Every shift, our staff added up their business performance numbers. Because they helped collect the data, they knew all about the numbers and the reasons why they were what they were. If you had a question about yesterday’s production or shipments, you could pick up the phone and ask the guy on the production line or in the warehouse what the story was. He’d tell you all about the reasons why production was up or shipments were down.

Our safety department counted the safety performance numbers. They’d get the medical reports; accident and near miss reports, training records; and medical costs from the insurance carrier. Then they’d report the results to us managers.

That process usually left the rest of the organization right out of the loop. We’d be the first to hear about problems and trends, and have nobody to ask about the trends or what was really going on. What kind of system is that?

For the business, we had lots of things to count; for safety, we often counted zeroes.

We counted production in units, pounds, barrels, feet, dollars and miles. There were plenty of those to count: everybody worked hard and produced a lot. Counting items was a huge part of our lives, as well it should.

Fortunately, we seldom had anything to count for safety performance.
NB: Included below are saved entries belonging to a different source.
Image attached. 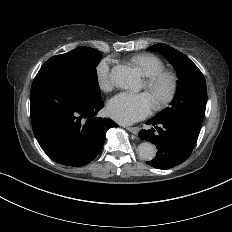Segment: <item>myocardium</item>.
Masks as SVG:
<instances>
[{
	"label": "myocardium",
	"mask_w": 232,
	"mask_h": 232,
	"mask_svg": "<svg viewBox=\"0 0 232 232\" xmlns=\"http://www.w3.org/2000/svg\"><path fill=\"white\" fill-rule=\"evenodd\" d=\"M145 90L157 96L158 109L167 106L175 97L178 89V77L171 71L163 70L144 81Z\"/></svg>",
	"instance_id": "1"
}]
</instances>
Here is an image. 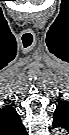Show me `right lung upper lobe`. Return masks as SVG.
I'll list each match as a JSON object with an SVG mask.
<instances>
[{
    "label": "right lung upper lobe",
    "mask_w": 69,
    "mask_h": 135,
    "mask_svg": "<svg viewBox=\"0 0 69 135\" xmlns=\"http://www.w3.org/2000/svg\"><path fill=\"white\" fill-rule=\"evenodd\" d=\"M1 113L3 119L1 124L2 135H26L21 119L12 106L5 107Z\"/></svg>",
    "instance_id": "obj_1"
}]
</instances>
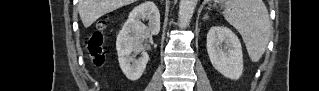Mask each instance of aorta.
I'll return each instance as SVG.
<instances>
[{
	"mask_svg": "<svg viewBox=\"0 0 319 91\" xmlns=\"http://www.w3.org/2000/svg\"><path fill=\"white\" fill-rule=\"evenodd\" d=\"M198 0H180L178 20L179 27L186 28L193 16Z\"/></svg>",
	"mask_w": 319,
	"mask_h": 91,
	"instance_id": "aorta-1",
	"label": "aorta"
}]
</instances>
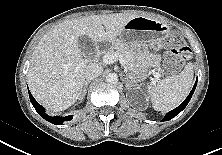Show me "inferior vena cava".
<instances>
[{
	"label": "inferior vena cava",
	"instance_id": "obj_1",
	"mask_svg": "<svg viewBox=\"0 0 222 155\" xmlns=\"http://www.w3.org/2000/svg\"><path fill=\"white\" fill-rule=\"evenodd\" d=\"M103 72V68L101 65L96 63H91L87 66L85 70V79L91 80L96 77H99Z\"/></svg>",
	"mask_w": 222,
	"mask_h": 155
}]
</instances>
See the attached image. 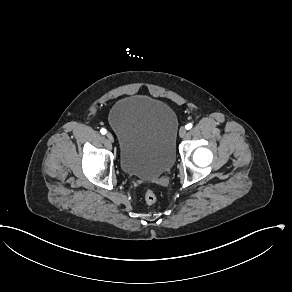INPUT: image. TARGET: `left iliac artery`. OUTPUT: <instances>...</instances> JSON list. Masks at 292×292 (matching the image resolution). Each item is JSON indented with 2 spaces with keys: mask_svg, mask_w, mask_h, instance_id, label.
<instances>
[{
  "mask_svg": "<svg viewBox=\"0 0 292 292\" xmlns=\"http://www.w3.org/2000/svg\"><path fill=\"white\" fill-rule=\"evenodd\" d=\"M192 126H193V124H192V123H188V124L186 125V129H187V130H189V129H191V128H192Z\"/></svg>",
  "mask_w": 292,
  "mask_h": 292,
  "instance_id": "left-iliac-artery-1",
  "label": "left iliac artery"
}]
</instances>
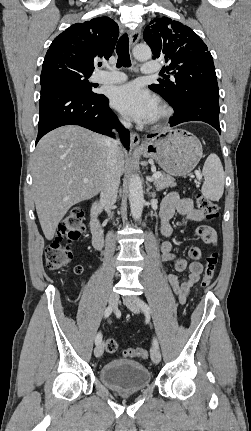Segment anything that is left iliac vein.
<instances>
[{"instance_id": "obj_1", "label": "left iliac vein", "mask_w": 251, "mask_h": 431, "mask_svg": "<svg viewBox=\"0 0 251 431\" xmlns=\"http://www.w3.org/2000/svg\"><path fill=\"white\" fill-rule=\"evenodd\" d=\"M125 305L134 313H140V300L136 296H129L124 299ZM151 359L155 364H158L161 360V353L155 344L151 348Z\"/></svg>"}]
</instances>
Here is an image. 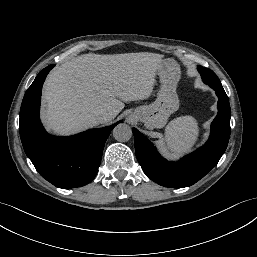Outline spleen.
<instances>
[{
  "label": "spleen",
  "instance_id": "spleen-1",
  "mask_svg": "<svg viewBox=\"0 0 257 257\" xmlns=\"http://www.w3.org/2000/svg\"><path fill=\"white\" fill-rule=\"evenodd\" d=\"M199 137L198 122L192 116L175 119L165 131L167 148L179 157L193 148Z\"/></svg>",
  "mask_w": 257,
  "mask_h": 257
}]
</instances>
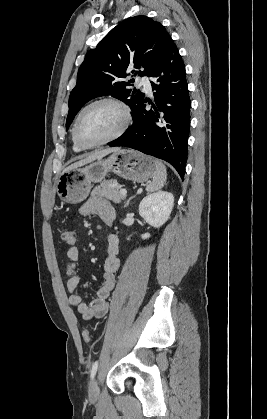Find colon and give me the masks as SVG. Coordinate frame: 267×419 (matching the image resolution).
<instances>
[{"label":"colon","mask_w":267,"mask_h":419,"mask_svg":"<svg viewBox=\"0 0 267 419\" xmlns=\"http://www.w3.org/2000/svg\"><path fill=\"white\" fill-rule=\"evenodd\" d=\"M61 239L65 244L69 246H72L76 243V235L71 230H64L61 234ZM82 336L85 342H89L92 338L90 331L87 329L83 331Z\"/></svg>","instance_id":"obj_1"}]
</instances>
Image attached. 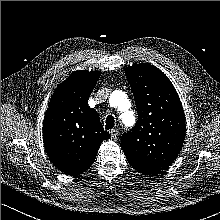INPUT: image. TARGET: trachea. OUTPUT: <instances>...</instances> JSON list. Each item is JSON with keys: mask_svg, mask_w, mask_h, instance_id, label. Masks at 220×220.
I'll list each match as a JSON object with an SVG mask.
<instances>
[{"mask_svg": "<svg viewBox=\"0 0 220 220\" xmlns=\"http://www.w3.org/2000/svg\"><path fill=\"white\" fill-rule=\"evenodd\" d=\"M105 123H106L105 127H106L107 130L112 129L114 127V125H115L114 117L112 115H108L106 117Z\"/></svg>", "mask_w": 220, "mask_h": 220, "instance_id": "trachea-1", "label": "trachea"}]
</instances>
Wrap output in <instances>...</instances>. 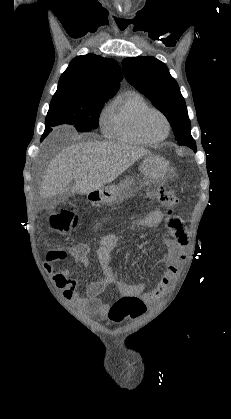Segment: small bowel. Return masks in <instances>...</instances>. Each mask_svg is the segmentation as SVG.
<instances>
[{"mask_svg":"<svg viewBox=\"0 0 231 419\" xmlns=\"http://www.w3.org/2000/svg\"><path fill=\"white\" fill-rule=\"evenodd\" d=\"M164 214L159 210H154L142 219L134 223V228H154L164 220ZM166 229L171 232V236L164 240L168 253L164 258L166 264L164 272L157 286L151 291H146L145 283L128 284L118 279L113 271L110 262L111 256L118 243V237L110 234L102 237L97 248V257L103 272V277L90 283L84 295L77 291V282L70 278L68 271L56 272L52 274L54 285L61 289L65 300L74 304L78 309L107 316L110 304L101 301L99 296L106 287L113 285L122 296H137L141 298L145 305L155 303L168 289L169 284L176 278L179 265L186 258V247L188 244V234L183 221L177 213H168ZM98 227V225L96 226ZM71 254L74 260L82 266L90 265V249L87 244L80 243L72 247ZM47 268L53 269V264L48 263ZM145 312V311H144Z\"/></svg>","mask_w":231,"mask_h":419,"instance_id":"c3829d8e","label":"small bowel"}]
</instances>
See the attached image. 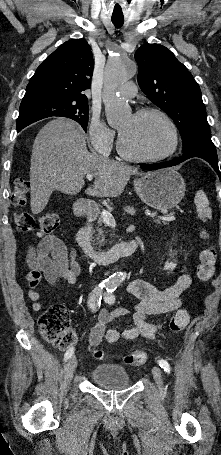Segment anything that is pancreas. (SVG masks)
Wrapping results in <instances>:
<instances>
[{
	"label": "pancreas",
	"mask_w": 221,
	"mask_h": 455,
	"mask_svg": "<svg viewBox=\"0 0 221 455\" xmlns=\"http://www.w3.org/2000/svg\"><path fill=\"white\" fill-rule=\"evenodd\" d=\"M103 224H104L103 218L101 215H99L97 223H96V232L95 231L92 232V234H94L93 243L98 246V249H100L102 243L104 242V238H105L104 231H103ZM163 224H167V223L165 221H163Z\"/></svg>",
	"instance_id": "pancreas-1"
}]
</instances>
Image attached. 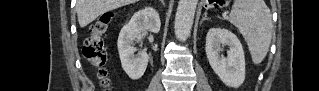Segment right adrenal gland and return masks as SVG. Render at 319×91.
<instances>
[{
	"label": "right adrenal gland",
	"mask_w": 319,
	"mask_h": 91,
	"mask_svg": "<svg viewBox=\"0 0 319 91\" xmlns=\"http://www.w3.org/2000/svg\"><path fill=\"white\" fill-rule=\"evenodd\" d=\"M160 2H162V4L164 5V1L163 0H160Z\"/></svg>",
	"instance_id": "obj_1"
}]
</instances>
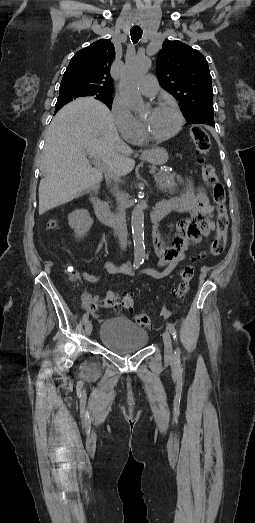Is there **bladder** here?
Wrapping results in <instances>:
<instances>
[{
  "instance_id": "obj_1",
  "label": "bladder",
  "mask_w": 255,
  "mask_h": 523,
  "mask_svg": "<svg viewBox=\"0 0 255 523\" xmlns=\"http://www.w3.org/2000/svg\"><path fill=\"white\" fill-rule=\"evenodd\" d=\"M148 332L135 326L129 320L107 319L101 326L100 341L115 353H129L145 347L148 342Z\"/></svg>"
}]
</instances>
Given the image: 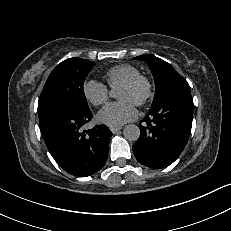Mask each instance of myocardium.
<instances>
[{
    "mask_svg": "<svg viewBox=\"0 0 231 231\" xmlns=\"http://www.w3.org/2000/svg\"><path fill=\"white\" fill-rule=\"evenodd\" d=\"M120 87L126 88H143V93L141 97L136 102L137 106L146 105L154 95V85L151 79L145 75L139 74L120 85Z\"/></svg>",
    "mask_w": 231,
    "mask_h": 231,
    "instance_id": "myocardium-1",
    "label": "myocardium"
}]
</instances>
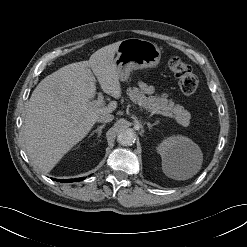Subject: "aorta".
Returning a JSON list of instances; mask_svg holds the SVG:
<instances>
[{
	"label": "aorta",
	"instance_id": "obj_1",
	"mask_svg": "<svg viewBox=\"0 0 247 247\" xmlns=\"http://www.w3.org/2000/svg\"><path fill=\"white\" fill-rule=\"evenodd\" d=\"M135 133L132 129H123L118 133L117 141L123 146H131L135 142Z\"/></svg>",
	"mask_w": 247,
	"mask_h": 247
}]
</instances>
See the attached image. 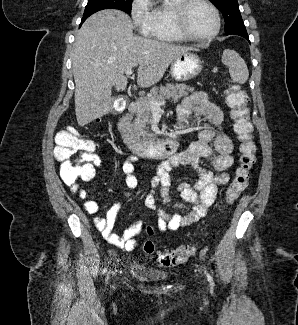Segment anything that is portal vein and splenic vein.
I'll return each mask as SVG.
<instances>
[{"instance_id": "18ae733b", "label": "portal vein and splenic vein", "mask_w": 298, "mask_h": 325, "mask_svg": "<svg viewBox=\"0 0 298 325\" xmlns=\"http://www.w3.org/2000/svg\"><path fill=\"white\" fill-rule=\"evenodd\" d=\"M125 74H133L132 68L126 70ZM166 100H154V98H149V104L151 106L152 112H162L161 104H165Z\"/></svg>"}]
</instances>
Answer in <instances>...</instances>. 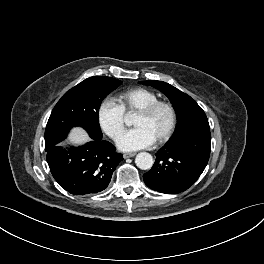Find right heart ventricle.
Returning a JSON list of instances; mask_svg holds the SVG:
<instances>
[{"label": "right heart ventricle", "mask_w": 264, "mask_h": 264, "mask_svg": "<svg viewBox=\"0 0 264 264\" xmlns=\"http://www.w3.org/2000/svg\"><path fill=\"white\" fill-rule=\"evenodd\" d=\"M117 100L125 113H135L159 100V96L152 90L137 87L121 92Z\"/></svg>", "instance_id": "1"}]
</instances>
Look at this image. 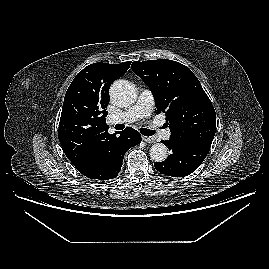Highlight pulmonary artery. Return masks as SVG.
<instances>
[{
    "label": "pulmonary artery",
    "mask_w": 269,
    "mask_h": 269,
    "mask_svg": "<svg viewBox=\"0 0 269 269\" xmlns=\"http://www.w3.org/2000/svg\"><path fill=\"white\" fill-rule=\"evenodd\" d=\"M154 97L149 90L141 91L136 103L118 115L109 116V122L112 124L116 123H129L134 122L138 119L148 117L153 109ZM159 136L168 139L170 138V130H161Z\"/></svg>",
    "instance_id": "e3ab8cb5"
}]
</instances>
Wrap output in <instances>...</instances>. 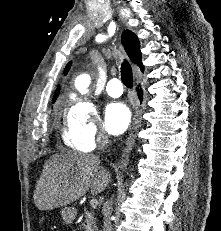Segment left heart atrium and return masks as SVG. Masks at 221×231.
Masks as SVG:
<instances>
[{"label":"left heart atrium","mask_w":221,"mask_h":231,"mask_svg":"<svg viewBox=\"0 0 221 231\" xmlns=\"http://www.w3.org/2000/svg\"><path fill=\"white\" fill-rule=\"evenodd\" d=\"M130 118V111L125 104L112 102L104 112L105 128L112 134H120L128 127Z\"/></svg>","instance_id":"obj_1"}]
</instances>
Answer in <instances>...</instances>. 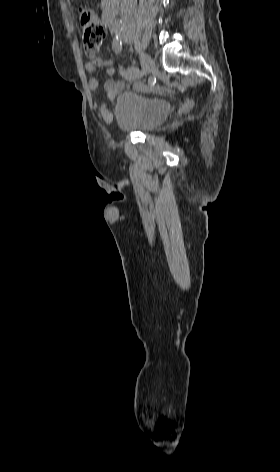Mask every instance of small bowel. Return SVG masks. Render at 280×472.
<instances>
[{"label":"small bowel","instance_id":"1","mask_svg":"<svg viewBox=\"0 0 280 472\" xmlns=\"http://www.w3.org/2000/svg\"><path fill=\"white\" fill-rule=\"evenodd\" d=\"M104 68L108 76H113L115 74L114 63L111 59H106L102 57H96L84 64V69L87 73H94L96 69ZM121 75L124 78V81L120 80H108L105 82L104 88L109 100H114L117 94L128 86L129 83H134L136 79L129 73V71L122 69ZM99 86V82L95 77H91L88 81V87L91 91H96ZM101 117L108 121L111 117V112L105 104L100 107Z\"/></svg>","mask_w":280,"mask_h":472}]
</instances>
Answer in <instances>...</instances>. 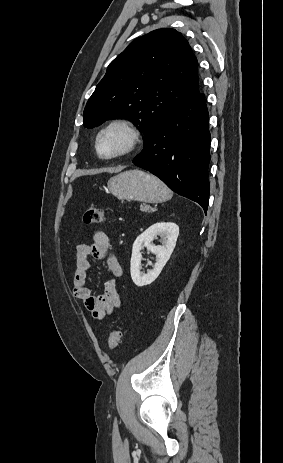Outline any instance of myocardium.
Returning <instances> with one entry per match:
<instances>
[{"label": "myocardium", "instance_id": "obj_1", "mask_svg": "<svg viewBox=\"0 0 283 463\" xmlns=\"http://www.w3.org/2000/svg\"><path fill=\"white\" fill-rule=\"evenodd\" d=\"M113 129H121L123 130L126 135H127V142L125 146L117 151L114 154L108 155V156H103L99 152V142L100 139L104 134L107 132L113 130ZM141 132L138 126L131 120L125 119V118H117L113 119L107 124H105L96 134L95 137V143H94V148L97 156L100 159L103 160H113V159H118L124 156H127L131 153H133L137 147L139 146L141 142Z\"/></svg>", "mask_w": 283, "mask_h": 463}]
</instances>
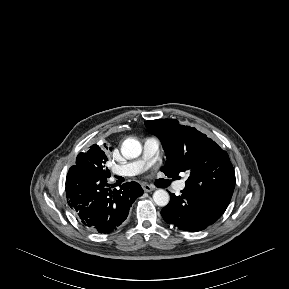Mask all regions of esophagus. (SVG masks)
Wrapping results in <instances>:
<instances>
[{"mask_svg":"<svg viewBox=\"0 0 289 289\" xmlns=\"http://www.w3.org/2000/svg\"><path fill=\"white\" fill-rule=\"evenodd\" d=\"M142 188H143V190H144L145 192H151V191H153V190L155 189L153 186L148 185V184H143V185H142Z\"/></svg>","mask_w":289,"mask_h":289,"instance_id":"1","label":"esophagus"}]
</instances>
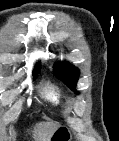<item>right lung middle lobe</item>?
<instances>
[{"instance_id": "1", "label": "right lung middle lobe", "mask_w": 119, "mask_h": 141, "mask_svg": "<svg viewBox=\"0 0 119 141\" xmlns=\"http://www.w3.org/2000/svg\"><path fill=\"white\" fill-rule=\"evenodd\" d=\"M38 72H39V71L34 72V73H33V76L36 77Z\"/></svg>"}]
</instances>
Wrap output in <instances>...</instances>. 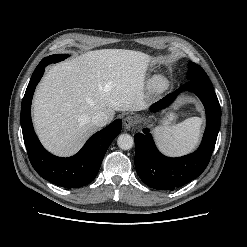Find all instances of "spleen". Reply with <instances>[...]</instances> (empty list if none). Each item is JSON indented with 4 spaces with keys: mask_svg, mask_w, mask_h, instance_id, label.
I'll list each match as a JSON object with an SVG mask.
<instances>
[{
    "mask_svg": "<svg viewBox=\"0 0 247 247\" xmlns=\"http://www.w3.org/2000/svg\"><path fill=\"white\" fill-rule=\"evenodd\" d=\"M202 119L191 117L174 126H159L154 129L159 149L171 156H180L192 151L198 144Z\"/></svg>",
    "mask_w": 247,
    "mask_h": 247,
    "instance_id": "obj_1",
    "label": "spleen"
}]
</instances>
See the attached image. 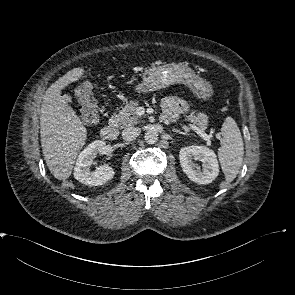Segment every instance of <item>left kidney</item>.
<instances>
[{
  "instance_id": "obj_1",
  "label": "left kidney",
  "mask_w": 295,
  "mask_h": 295,
  "mask_svg": "<svg viewBox=\"0 0 295 295\" xmlns=\"http://www.w3.org/2000/svg\"><path fill=\"white\" fill-rule=\"evenodd\" d=\"M179 160L183 172L198 184H209L219 174V165L215 153L205 146L181 148ZM194 161L202 162V169Z\"/></svg>"
}]
</instances>
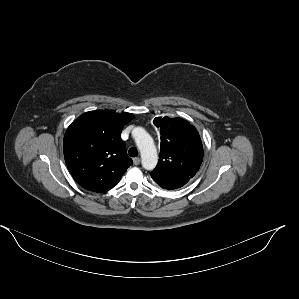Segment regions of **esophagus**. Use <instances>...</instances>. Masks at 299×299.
<instances>
[{"label":"esophagus","mask_w":299,"mask_h":299,"mask_svg":"<svg viewBox=\"0 0 299 299\" xmlns=\"http://www.w3.org/2000/svg\"><path fill=\"white\" fill-rule=\"evenodd\" d=\"M133 163H134V165H139L140 164V158L139 157L134 158Z\"/></svg>","instance_id":"obj_1"}]
</instances>
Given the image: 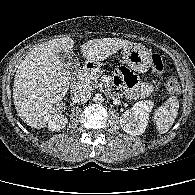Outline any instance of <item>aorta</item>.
<instances>
[{
  "instance_id": "762f6f07",
  "label": "aorta",
  "mask_w": 195,
  "mask_h": 195,
  "mask_svg": "<svg viewBox=\"0 0 195 195\" xmlns=\"http://www.w3.org/2000/svg\"><path fill=\"white\" fill-rule=\"evenodd\" d=\"M94 102L101 103L103 101V95L101 93H96L93 97Z\"/></svg>"
}]
</instances>
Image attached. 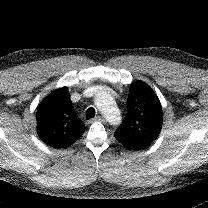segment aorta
<instances>
[{"mask_svg": "<svg viewBox=\"0 0 208 208\" xmlns=\"http://www.w3.org/2000/svg\"><path fill=\"white\" fill-rule=\"evenodd\" d=\"M95 105L110 123H118L121 120L120 111L107 90L100 89L98 91L95 98Z\"/></svg>", "mask_w": 208, "mask_h": 208, "instance_id": "762f6f07", "label": "aorta"}]
</instances>
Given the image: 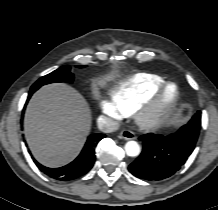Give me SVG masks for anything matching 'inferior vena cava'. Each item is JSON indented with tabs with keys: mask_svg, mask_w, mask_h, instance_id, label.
<instances>
[{
	"mask_svg": "<svg viewBox=\"0 0 218 210\" xmlns=\"http://www.w3.org/2000/svg\"><path fill=\"white\" fill-rule=\"evenodd\" d=\"M98 128L104 133H112L119 129V123L106 116H100L97 120Z\"/></svg>",
	"mask_w": 218,
	"mask_h": 210,
	"instance_id": "1",
	"label": "inferior vena cava"
}]
</instances>
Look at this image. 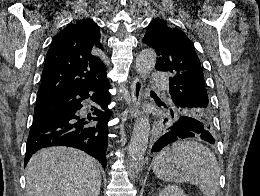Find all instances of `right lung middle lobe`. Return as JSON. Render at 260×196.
Wrapping results in <instances>:
<instances>
[{
    "instance_id": "1",
    "label": "right lung middle lobe",
    "mask_w": 260,
    "mask_h": 196,
    "mask_svg": "<svg viewBox=\"0 0 260 196\" xmlns=\"http://www.w3.org/2000/svg\"><path fill=\"white\" fill-rule=\"evenodd\" d=\"M56 115L50 114V113H43V112H38V111H34V119H33V124L32 125H36L51 119L56 118Z\"/></svg>"
}]
</instances>
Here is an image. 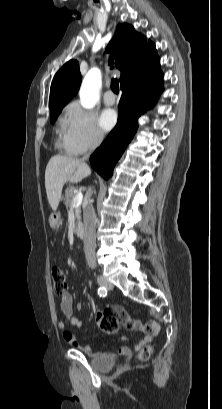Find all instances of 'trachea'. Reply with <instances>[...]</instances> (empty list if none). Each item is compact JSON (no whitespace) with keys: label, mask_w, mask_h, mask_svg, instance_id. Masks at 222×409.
Masks as SVG:
<instances>
[{"label":"trachea","mask_w":222,"mask_h":409,"mask_svg":"<svg viewBox=\"0 0 222 409\" xmlns=\"http://www.w3.org/2000/svg\"><path fill=\"white\" fill-rule=\"evenodd\" d=\"M109 65L111 66V69H113V62L111 59H109ZM111 88L113 90L114 93H119V82L116 78H113L111 80Z\"/></svg>","instance_id":"3493384b"}]
</instances>
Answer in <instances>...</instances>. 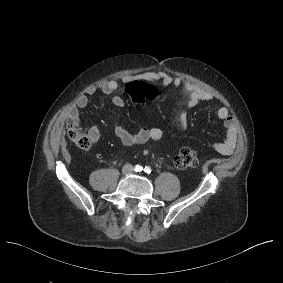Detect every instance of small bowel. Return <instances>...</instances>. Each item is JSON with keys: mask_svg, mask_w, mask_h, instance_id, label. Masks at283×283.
Segmentation results:
<instances>
[{"mask_svg": "<svg viewBox=\"0 0 283 283\" xmlns=\"http://www.w3.org/2000/svg\"><path fill=\"white\" fill-rule=\"evenodd\" d=\"M136 80L146 81L151 83L159 84L160 86L180 88L188 94L187 105L188 107H194L200 102L212 100V95L207 91L199 88L193 83L183 81L180 77L173 76L167 72H143L138 75H126L123 77V81L126 83L133 82ZM118 89V82L115 80H109L103 82L97 86L90 88L86 94L80 95L74 106L70 110V117L75 121L79 122V109H84L88 105V95H92L97 91L110 95ZM113 107L118 109L124 105V99L121 96H115L113 98ZM217 116L223 121V125L226 129V137L221 142L212 144L214 150L222 155H230L235 149L237 142L238 128L234 118L229 113L228 109L224 105H219L216 110ZM113 131L116 137L125 146H137L142 145L148 141L160 142L164 138L163 131L158 127H142L137 131L130 132L124 129L118 122L115 114L111 117ZM180 127L186 129L187 118L181 117L179 120ZM88 136L91 140L92 146L95 147L100 140V130L97 126H92L88 131Z\"/></svg>", "mask_w": 283, "mask_h": 283, "instance_id": "c3829d8e", "label": "small bowel"}]
</instances>
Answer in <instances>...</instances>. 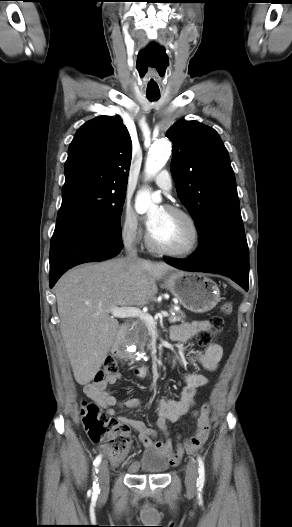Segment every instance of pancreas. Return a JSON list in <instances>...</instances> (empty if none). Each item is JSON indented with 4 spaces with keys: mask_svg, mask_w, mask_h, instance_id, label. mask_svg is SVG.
Listing matches in <instances>:
<instances>
[{
    "mask_svg": "<svg viewBox=\"0 0 292 527\" xmlns=\"http://www.w3.org/2000/svg\"><path fill=\"white\" fill-rule=\"evenodd\" d=\"M169 312L174 313V315L171 314L168 319L170 323L183 322L186 317L185 313L181 310L171 308ZM149 336L150 332L148 331L146 324L143 321H136L132 330L127 335V342L135 344L143 349Z\"/></svg>",
    "mask_w": 292,
    "mask_h": 527,
    "instance_id": "obj_1",
    "label": "pancreas"
}]
</instances>
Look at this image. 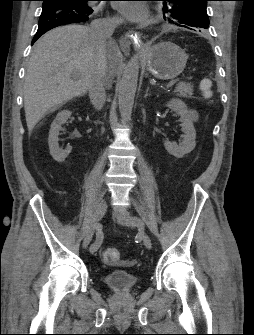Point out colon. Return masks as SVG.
<instances>
[{
    "label": "colon",
    "mask_w": 254,
    "mask_h": 335,
    "mask_svg": "<svg viewBox=\"0 0 254 335\" xmlns=\"http://www.w3.org/2000/svg\"><path fill=\"white\" fill-rule=\"evenodd\" d=\"M199 88L205 97H209L212 89V82L204 78L199 82ZM103 256L107 262L116 263L120 259V252L116 248H108L104 251Z\"/></svg>",
    "instance_id": "colon-1"
}]
</instances>
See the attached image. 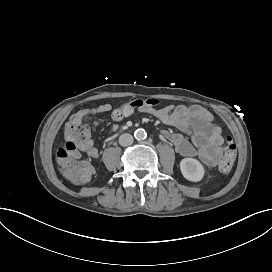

People came in, worked and went home safe at the end of the day. That’s good news in every respect, but it did leave us counting a lot of zero’s.

Zeros look good on the scoreboard. They aren’t of much use in telling whether our performance was getting better or worse. We’d go for a long stretch with no injuries. Then, bam, in a matter of a few weeks, we see at a couple of injuries and that would send the injury rate off the charts. We were either doing great or doing awful, and we never could predict from the injury numbers what would happen in the future.

Everybody could tell good from bad performance for the business; for safety, sometimes we weren’t sure which direction was up.

Run a few weeks in a row at less than capacity, and everybody in the company knew there was a production problem. If we managed to come in below budget, we were heroes. When the number of customer complaints decreased, we all saw that as a good development which would ultimately show up in sales and profits.

For some of our safety measures, good and bad weren’t all that clear. Say, for example, the times when the number of near miss incidents was on the rise: did that mean we were headed for a big problem? We managers never could agree on the answer to that one. Half of us said, “watch out” and half of us said “good news.”

If we say that safety meeting attendance was falling, should we worry that we were about to have an accident? Everybody knew the relationship between customer complaint and sales, but we were never sure about the relationship between safety meetings and injuries.

In operations, if we didn’t have enough data to know what to do, we collected more data. For safety, we’d usually act on the data we had.

When we had production or product quality problems, we were always quick to call in the experts. They knew how to dig through the data and find the cause of the problem. If the cause couldn’t be found, they’d go out and collect more data until they had the information they needed.

When it came to safety problems, it seemed like we never needed to call in the experts. Or collect more data. Or admit that the answer wasn’t obvious. We managers were always sure we knew what the problem was, and how to correct it.

Or so we thought.

In retrospect, we should have followed our approach of measuring product quality, customer satisfaction, and reliability. That would have made our lives as far simpler, and we probably would have gotten better results with less effort.

It’s one of the biggest mistakes we managers made.